→ INFORMATION SHOWN
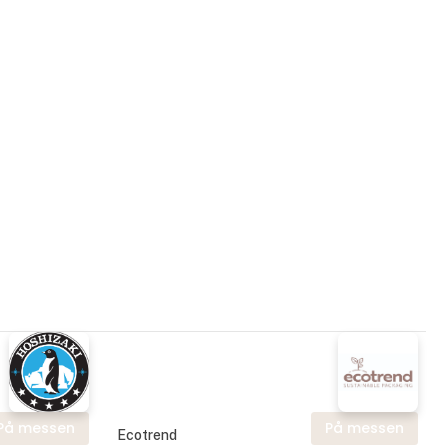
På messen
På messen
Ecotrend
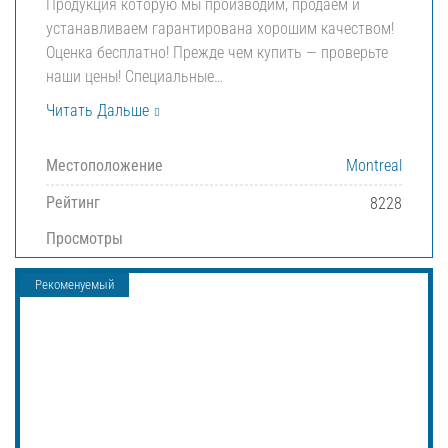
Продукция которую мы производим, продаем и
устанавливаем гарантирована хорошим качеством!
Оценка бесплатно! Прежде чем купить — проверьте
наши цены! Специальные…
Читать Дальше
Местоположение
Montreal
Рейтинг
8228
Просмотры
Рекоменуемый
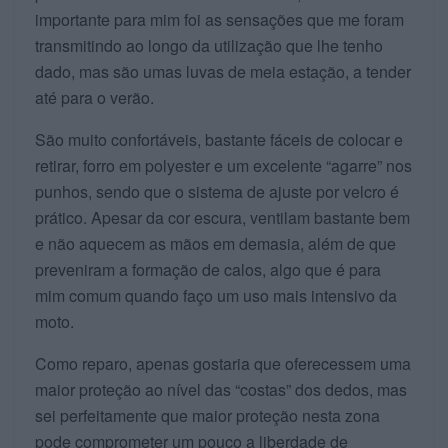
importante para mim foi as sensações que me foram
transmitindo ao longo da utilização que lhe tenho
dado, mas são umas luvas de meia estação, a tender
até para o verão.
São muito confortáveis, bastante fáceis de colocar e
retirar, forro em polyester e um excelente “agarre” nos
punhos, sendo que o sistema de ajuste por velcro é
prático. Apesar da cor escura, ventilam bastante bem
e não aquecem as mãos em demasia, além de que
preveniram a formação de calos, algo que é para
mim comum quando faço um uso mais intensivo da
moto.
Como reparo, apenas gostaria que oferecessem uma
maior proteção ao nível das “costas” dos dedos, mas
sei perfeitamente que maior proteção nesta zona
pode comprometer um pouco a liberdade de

* * *

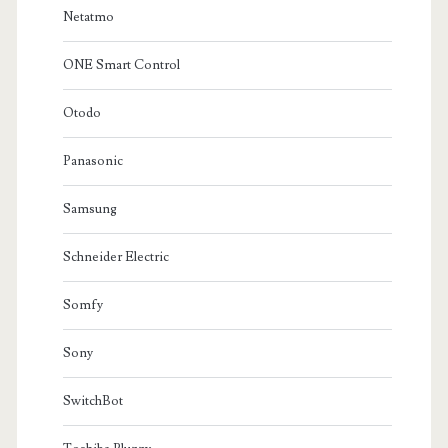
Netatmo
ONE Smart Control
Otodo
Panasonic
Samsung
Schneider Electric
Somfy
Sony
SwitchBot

→ TASK BRIEF
An exact copy of the lines above, from the one containing "São muito confortáveis, bastante" through the one containing "pode comprometer um pouco a liberdade de", is the whole of the answer.

→ COMPLETED EXERCISE
São muito confortáveis, bastante fáceis de colocar e
retirar, forro em polyester e um excelente “agarre” nos
punhos, sendo que o sistema de ajuste por velcro é
prático. Apesar da cor escura, ventilam bastante bem
e não aquecem as mãos em demasia, além de que
preveniram a formação de calos, algo que é para
mim comum quando faço um uso mais intensivo da
moto.
Como reparo, apenas gostaria que oferecessem uma
maior proteção ao nível das “costas” dos dedos, mas
sei perfeitamente que maior proteção nesta zona
pode comprometer um pouco a liberdade de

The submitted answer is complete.